Cette tribune est publiée le jour-même d'une réunion à Bruxelles des ministres des Finances de l'UE, qui devait aborder la question de la réforme de la régulation. Elle laisse augurer de discussions mouvementées entre le ministre britannique, et son homologue française Christine Lagarde, qui devaient s'entretenir en tête-à-tête.
Les tensions franco-britanniques ont été attisées par des propos du président de la République Nicolas Sarkozy, qui ont sonné comme une provocation de l'autre côté de la Manche.
Les Britanniques estiment que le chef de l'Etat français a jeté de l'huile sur le feu en présentant la nomination de M. Barnier comme un "triomphe" de la régulation à la française, et en déclarant au journal le Monde que "les Anglais sont les grands perdants de l'affaire".
Ces déclarations ont fait très mauvais effet dans la City, où la désignation de M. Barnier comme superviseur en chef de la finance est perçue comme un camouflet sans précédent.
"Ce processus de régulation européen est conçu pour éradiquer à jamais l'avantage compétitif chèrement conquis, dont jouissent les marchés financiers britanniques depuis de nombreuses années", a déploré ainsi Howard Wheeldon, stratégiste du cabinet BGC Partners, qualifiant les propos de M. Sarkozy d'"arrogants, déplacés et fort peu diplomatiques".
La presse a elle aussi été prompte à s'offusquer de l'attitude de Paris. Le Daily Telegraph a décrit M. Barnier comme un "béni-oui-oui de Nicolas Sarkozy", tandis que le Times a consacré mercredi une double page à cette affaire, qu'il présentait presque comme un nouvel épisode de la Guerre de Cent ans.
"L'Histoire se répète, avec la nouvelle attaque française contre la City", a titré le journal, comparant "l'antipathie" du président Sarkozy à l'égard de Londres à celle autrefois affichée par le général de Gaulle ou même... Napoléon.
Une des rares voix discordantes a été celle du patron du gendarme des marchés, Adair Turner, qui a mis ces inquiétudes sur le compte de la traditionnelle rivalité franco-britannique, et appelé à surmonter ces clichés.
"Nous avons été alliés, mais aussi ennemis depuis tellement de siècles (...) que nous avons du mal à sortir des caricatures", a-t-il déclaré dans un entretien à la chaîne d'information France 24, se disant "sûr que M. Barnier essaierait de mettre au point une régulation qui soit bonne pour toute l'Europe".

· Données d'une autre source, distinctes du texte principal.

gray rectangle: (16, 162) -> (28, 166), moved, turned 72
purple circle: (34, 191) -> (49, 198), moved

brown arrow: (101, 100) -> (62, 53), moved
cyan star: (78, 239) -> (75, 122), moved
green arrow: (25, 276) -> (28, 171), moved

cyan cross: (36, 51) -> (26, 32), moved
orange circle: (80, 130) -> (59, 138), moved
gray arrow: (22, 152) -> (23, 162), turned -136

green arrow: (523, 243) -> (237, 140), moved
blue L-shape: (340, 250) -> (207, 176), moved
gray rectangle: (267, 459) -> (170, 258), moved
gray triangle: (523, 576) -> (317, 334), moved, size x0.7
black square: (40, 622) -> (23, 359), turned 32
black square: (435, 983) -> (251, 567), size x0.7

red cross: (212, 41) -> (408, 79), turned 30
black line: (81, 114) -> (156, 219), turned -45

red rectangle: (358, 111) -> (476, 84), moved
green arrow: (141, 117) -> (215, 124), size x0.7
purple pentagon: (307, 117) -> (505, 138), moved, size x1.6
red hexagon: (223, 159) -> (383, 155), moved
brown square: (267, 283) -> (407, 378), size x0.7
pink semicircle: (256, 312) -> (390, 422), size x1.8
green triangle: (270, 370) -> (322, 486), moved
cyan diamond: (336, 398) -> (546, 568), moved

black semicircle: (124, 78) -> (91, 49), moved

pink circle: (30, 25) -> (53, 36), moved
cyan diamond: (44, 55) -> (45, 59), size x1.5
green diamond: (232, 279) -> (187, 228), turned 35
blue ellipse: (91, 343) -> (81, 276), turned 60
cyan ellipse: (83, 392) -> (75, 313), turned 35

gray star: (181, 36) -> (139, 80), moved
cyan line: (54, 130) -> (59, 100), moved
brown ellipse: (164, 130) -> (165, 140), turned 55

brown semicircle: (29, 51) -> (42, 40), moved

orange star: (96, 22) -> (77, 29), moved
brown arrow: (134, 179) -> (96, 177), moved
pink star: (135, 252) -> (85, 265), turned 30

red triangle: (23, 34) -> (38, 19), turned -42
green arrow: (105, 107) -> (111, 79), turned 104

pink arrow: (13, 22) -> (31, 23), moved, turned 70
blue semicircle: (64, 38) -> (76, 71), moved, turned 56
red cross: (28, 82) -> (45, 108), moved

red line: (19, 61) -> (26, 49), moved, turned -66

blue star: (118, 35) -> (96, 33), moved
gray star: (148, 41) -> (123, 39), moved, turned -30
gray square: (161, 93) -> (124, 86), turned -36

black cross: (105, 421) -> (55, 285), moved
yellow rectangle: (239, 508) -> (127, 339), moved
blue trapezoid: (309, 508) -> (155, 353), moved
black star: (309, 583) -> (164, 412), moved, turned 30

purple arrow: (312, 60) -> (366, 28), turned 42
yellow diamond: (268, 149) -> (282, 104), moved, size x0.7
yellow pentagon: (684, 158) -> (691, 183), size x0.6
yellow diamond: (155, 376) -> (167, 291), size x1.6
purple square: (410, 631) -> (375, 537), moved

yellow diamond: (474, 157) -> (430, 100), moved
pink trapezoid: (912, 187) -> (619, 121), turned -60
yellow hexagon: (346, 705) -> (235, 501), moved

Face à cette colère grandissante des Britanniques, le président Sarkozy s'est engagé samedi à venir à Londres pour "rassurer la City".
M. Barnier lui-même a assuré sur Europe 1 lundi "connaître l'importance de la City, cette place financière majeure pour la croissance du Royaume-Uni et pour l'économie de l'Europe toute entière".